## ASSIGNMENT
Where does the word "Cookies" occur in the material? Copy each line that has it.

○ ○ ○ ○ ○ ○ ○

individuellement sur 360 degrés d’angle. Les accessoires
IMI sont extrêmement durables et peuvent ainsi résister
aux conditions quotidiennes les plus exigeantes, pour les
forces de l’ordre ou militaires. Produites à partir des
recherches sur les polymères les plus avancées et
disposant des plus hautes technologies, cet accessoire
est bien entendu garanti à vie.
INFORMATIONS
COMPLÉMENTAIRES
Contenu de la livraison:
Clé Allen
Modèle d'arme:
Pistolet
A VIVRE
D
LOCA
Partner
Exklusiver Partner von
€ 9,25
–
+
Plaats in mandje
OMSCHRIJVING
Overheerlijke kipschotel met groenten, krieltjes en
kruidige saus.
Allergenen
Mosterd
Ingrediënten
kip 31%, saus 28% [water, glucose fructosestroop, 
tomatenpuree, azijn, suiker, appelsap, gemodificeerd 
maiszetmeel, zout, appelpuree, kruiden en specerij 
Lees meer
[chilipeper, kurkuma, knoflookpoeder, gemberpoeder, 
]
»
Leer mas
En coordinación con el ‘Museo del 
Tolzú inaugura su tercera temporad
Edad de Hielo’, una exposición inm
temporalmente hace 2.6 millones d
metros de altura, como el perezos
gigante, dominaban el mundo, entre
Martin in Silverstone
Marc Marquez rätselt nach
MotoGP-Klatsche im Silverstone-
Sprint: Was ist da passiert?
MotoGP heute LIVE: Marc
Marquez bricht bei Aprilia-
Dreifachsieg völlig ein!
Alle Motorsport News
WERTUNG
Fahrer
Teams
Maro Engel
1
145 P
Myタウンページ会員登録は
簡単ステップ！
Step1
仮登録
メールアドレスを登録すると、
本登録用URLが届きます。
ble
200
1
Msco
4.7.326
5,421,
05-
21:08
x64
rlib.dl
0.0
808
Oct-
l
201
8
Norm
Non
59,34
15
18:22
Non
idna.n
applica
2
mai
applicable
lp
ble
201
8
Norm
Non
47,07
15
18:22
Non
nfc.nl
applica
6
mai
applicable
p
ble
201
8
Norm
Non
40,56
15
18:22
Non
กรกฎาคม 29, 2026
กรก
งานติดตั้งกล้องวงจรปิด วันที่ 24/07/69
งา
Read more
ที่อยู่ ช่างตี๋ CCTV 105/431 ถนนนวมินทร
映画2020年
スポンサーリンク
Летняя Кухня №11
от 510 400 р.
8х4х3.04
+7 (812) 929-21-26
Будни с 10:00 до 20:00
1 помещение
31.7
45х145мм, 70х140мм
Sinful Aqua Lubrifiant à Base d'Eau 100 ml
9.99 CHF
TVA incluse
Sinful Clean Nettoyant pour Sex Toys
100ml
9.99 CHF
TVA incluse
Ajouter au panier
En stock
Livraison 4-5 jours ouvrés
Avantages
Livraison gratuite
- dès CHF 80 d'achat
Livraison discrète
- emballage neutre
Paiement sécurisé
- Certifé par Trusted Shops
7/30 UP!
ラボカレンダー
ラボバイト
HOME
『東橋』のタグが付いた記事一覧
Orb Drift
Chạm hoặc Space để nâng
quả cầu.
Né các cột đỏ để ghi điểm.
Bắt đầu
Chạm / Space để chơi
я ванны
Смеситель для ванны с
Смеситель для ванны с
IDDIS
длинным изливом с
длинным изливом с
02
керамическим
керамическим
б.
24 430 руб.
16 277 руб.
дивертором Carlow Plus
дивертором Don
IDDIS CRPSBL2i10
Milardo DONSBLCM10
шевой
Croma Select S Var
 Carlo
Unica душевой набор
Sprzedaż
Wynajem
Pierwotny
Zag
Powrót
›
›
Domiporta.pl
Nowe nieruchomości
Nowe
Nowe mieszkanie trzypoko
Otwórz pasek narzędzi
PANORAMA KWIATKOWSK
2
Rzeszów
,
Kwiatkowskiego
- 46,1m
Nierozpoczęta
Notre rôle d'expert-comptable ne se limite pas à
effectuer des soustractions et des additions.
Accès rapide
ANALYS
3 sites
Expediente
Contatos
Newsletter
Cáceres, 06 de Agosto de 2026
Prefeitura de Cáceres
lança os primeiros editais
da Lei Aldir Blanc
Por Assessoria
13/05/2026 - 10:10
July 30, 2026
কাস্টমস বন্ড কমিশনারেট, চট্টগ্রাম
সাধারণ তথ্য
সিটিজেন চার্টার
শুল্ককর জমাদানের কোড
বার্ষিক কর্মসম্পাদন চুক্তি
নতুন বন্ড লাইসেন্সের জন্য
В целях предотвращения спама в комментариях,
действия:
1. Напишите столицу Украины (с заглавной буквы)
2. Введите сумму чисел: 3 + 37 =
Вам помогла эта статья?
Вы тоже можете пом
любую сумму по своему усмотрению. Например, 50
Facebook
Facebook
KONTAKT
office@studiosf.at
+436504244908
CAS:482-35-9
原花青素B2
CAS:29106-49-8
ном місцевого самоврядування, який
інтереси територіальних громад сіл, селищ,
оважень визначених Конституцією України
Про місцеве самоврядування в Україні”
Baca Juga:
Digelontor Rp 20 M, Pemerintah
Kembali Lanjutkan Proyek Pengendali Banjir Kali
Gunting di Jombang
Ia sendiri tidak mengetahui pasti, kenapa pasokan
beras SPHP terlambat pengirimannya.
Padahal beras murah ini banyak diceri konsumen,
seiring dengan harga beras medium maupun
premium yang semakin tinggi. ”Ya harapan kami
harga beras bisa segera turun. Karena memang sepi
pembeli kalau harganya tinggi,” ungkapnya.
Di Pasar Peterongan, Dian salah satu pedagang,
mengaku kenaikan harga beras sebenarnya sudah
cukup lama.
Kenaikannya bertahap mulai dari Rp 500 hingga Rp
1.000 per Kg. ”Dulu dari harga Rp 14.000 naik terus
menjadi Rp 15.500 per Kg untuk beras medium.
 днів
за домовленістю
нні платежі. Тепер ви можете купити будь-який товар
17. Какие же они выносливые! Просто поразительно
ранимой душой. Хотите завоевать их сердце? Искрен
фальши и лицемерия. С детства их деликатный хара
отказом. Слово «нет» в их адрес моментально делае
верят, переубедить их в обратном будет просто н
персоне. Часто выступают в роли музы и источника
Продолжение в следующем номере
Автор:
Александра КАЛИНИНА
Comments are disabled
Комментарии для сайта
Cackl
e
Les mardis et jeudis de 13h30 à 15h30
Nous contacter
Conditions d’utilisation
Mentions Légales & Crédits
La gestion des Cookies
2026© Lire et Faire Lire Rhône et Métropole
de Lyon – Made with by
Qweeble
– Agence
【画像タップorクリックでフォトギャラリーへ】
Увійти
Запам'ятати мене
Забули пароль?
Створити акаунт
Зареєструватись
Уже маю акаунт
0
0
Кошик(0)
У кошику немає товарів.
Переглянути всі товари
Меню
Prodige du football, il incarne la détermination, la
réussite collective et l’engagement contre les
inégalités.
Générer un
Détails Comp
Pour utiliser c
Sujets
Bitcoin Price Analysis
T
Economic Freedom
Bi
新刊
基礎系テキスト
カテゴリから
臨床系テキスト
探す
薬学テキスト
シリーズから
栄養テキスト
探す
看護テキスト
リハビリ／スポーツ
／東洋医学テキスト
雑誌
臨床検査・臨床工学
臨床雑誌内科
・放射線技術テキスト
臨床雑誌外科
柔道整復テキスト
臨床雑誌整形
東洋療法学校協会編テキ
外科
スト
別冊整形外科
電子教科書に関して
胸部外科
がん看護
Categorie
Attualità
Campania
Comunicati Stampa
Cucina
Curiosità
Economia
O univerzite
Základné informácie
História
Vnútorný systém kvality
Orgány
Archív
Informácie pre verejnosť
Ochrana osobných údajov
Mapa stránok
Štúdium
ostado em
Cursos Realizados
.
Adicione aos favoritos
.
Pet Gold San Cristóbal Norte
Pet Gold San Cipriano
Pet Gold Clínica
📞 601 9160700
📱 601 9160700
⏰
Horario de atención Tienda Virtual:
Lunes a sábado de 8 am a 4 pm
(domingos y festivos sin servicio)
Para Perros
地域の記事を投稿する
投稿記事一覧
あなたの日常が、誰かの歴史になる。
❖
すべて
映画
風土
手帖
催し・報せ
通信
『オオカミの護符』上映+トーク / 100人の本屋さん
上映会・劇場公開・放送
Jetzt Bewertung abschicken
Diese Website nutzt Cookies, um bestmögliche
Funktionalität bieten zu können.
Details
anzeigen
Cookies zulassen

○ ○ ○ ○ ○ ○ ○

## SOLVED PROBLEM
La gestion des Cookies
Diese Website nutzt Cookies, um bestmögliche
Cookies zulassen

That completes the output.